Domain Mapping and Structural Studies of the Chromosomal Passenger Complex
Andrea Cochran, Genentech

The chromosomal passenger complex (CPC) regulates numerous essential mitotic functions. It is named for its distinctive pattern of localization within the mitotic cell, and the complex moves to different structures as mitosis progresses. Known functions of the complex require that all four passenger proteins be present. However, it has been possible to learn a great deal about the CPC through mapping of subdomains within the individual proteins and through structural studies of subcomplexes. I will discuss recent work from our lab to characterize functional subdomains within the CPC protein Borealin.
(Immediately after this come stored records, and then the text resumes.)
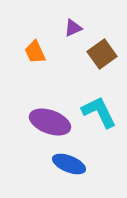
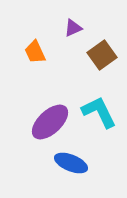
brown square: moved 1 px down
purple ellipse: rotated 63 degrees counterclockwise
blue ellipse: moved 2 px right, 1 px up
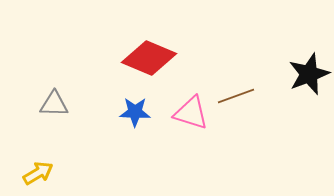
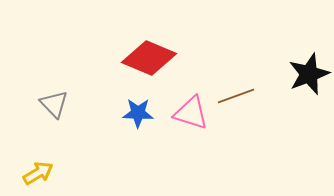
gray triangle: rotated 44 degrees clockwise
blue star: moved 3 px right, 1 px down
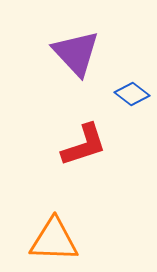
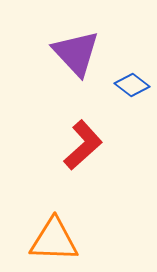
blue diamond: moved 9 px up
red L-shape: moved 1 px left; rotated 24 degrees counterclockwise
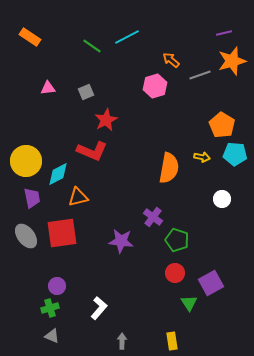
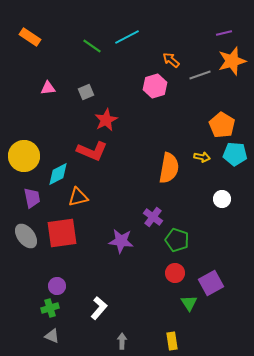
yellow circle: moved 2 px left, 5 px up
Redesigning the Ubiquitin Pathway to Identify the Substrates of E3 Ubiquitin Ligases
Brian Kuhlman, University of North Carolina

Ubiquitin is attached to proteins by a cascade of enzymatic reactions involving the E1 ubiquitin-activating enzyme, the E2 ubiquitin-conjugating enzymes, and the E3 ubiquitin ligases. Substrate specificity of the pathway is conveyed by the E3s, of which there are hundreds in the human genome. Identifying E3 substrates is a difficult problem because substrate-ligase interactions are transient, ubiquitination is often a signal for degradation, and at any given time hundreds of proteins are ubiquitinated in the cell. To get around these problems we are redesigning the ubiquitin pathway so that specific E3's tag their substrates with the ubiquitin-like protein Nedd8, instead of ubiquitin. Like ubiquitin, Nedd8 is attached on proteins by an E1 and E2. Unlike ubiquitin, Nedd8 is not a signal for protein degradation and there are few proteins that are normally modified with Nedd8 in the cell. Using computer-based protein design in combination with high-throughput screening, we have redesigned the E2 enzyme for the Nedd8 pathway and the E3 enzyme E6AP so that they bind specifically with each other. Encouragingly, the redesigned E3 can pass Nedd8 to a known substrate of E6AP, p53. Currently we are focused on increasing the rate of Nedd8 transfer so that it will be a useful tool in living cells.

Protein Switches and Bacteria as Band-Pass Filters
Marc Ostermeier, Johns Hopkins University

We have developed combinatorial methods for engineering protein switches from natural proteins that exhibit the prerequisite input and output functions of the desired switch. In addition to the intended function, some switches have emergent allosteric properties not predictable based on the properties of the parental proteins. In order to facilitate identification of proteins switches that have regulated beta-lactamase activity, we have engineered a strain of E. coli to behave as a tunable band-pass filter for beta-lactamase activity. Unlike the paradigm in synthetic biology of tuning by modification of system components, our band-pass filter's band-width and position can be tuned externally.

D-Peptide Inhibitors of HIV Entry
Michael Kay, University of Utah

During HIV-1 entry, the highly conserved gp41 N-trimer pocket region is transiently exposed and vulnerable to inhibition. Using mirror-image phage display and structure-assisted design, we have discovered protease-resistant D-amino acid peptides (D-peptides) that bind the N-trimer pocket with high affinity and potently inhibit HIV entry. One of these peptides is the most potent pocket-specific entry inhibitor yet reported by three orders of magnitude (IC50 = 150 pM). The D-peptides described here address limitations associated with current L-peptide entry inhibitors and are promising leads for the prevention and treatment of HIV/AIDS.